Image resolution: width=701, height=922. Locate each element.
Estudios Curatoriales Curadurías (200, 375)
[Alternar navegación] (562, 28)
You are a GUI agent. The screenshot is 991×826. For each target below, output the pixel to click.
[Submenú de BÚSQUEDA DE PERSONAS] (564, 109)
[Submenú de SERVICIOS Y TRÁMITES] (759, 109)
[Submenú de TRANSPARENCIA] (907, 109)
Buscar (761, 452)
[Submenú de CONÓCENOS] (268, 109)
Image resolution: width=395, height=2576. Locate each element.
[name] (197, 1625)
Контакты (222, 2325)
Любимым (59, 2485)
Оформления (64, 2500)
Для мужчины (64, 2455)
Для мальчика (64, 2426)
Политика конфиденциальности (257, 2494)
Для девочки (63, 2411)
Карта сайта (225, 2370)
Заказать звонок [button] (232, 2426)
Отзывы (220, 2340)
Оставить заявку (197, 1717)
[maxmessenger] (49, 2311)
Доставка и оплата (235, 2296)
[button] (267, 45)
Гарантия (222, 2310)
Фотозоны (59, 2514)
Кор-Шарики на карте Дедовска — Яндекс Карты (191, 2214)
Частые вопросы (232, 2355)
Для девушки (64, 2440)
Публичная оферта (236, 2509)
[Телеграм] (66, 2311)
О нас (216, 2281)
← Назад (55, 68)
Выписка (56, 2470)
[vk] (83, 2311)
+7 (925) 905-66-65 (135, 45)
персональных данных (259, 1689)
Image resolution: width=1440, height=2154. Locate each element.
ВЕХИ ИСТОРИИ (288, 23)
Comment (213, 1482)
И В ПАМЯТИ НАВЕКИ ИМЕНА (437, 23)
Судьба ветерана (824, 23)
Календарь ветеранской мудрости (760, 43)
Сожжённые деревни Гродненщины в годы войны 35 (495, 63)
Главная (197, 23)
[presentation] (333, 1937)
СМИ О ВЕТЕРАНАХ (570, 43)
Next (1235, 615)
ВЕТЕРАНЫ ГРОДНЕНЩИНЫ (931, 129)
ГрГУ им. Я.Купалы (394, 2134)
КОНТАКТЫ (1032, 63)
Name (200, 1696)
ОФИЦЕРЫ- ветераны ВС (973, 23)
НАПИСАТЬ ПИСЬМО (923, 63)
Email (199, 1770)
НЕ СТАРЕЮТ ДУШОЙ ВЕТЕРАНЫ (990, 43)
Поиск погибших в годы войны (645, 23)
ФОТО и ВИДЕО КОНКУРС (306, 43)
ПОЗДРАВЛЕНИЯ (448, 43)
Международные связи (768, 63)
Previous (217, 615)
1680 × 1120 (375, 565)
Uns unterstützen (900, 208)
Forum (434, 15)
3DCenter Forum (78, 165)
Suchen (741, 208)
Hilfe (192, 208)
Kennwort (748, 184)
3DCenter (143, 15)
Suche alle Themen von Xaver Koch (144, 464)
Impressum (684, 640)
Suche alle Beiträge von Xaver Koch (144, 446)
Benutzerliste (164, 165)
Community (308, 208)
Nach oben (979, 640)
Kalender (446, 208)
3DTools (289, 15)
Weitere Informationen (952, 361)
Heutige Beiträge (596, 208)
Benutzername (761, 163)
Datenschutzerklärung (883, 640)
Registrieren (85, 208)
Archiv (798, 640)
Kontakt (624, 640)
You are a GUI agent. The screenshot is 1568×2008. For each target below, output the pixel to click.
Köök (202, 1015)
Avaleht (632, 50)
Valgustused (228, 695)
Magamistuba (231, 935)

**EXERCISE DETAILS**
Work out how many lines of the entries include the word "pixel", and respond with that number and nothing more.

**OUTPUT**
2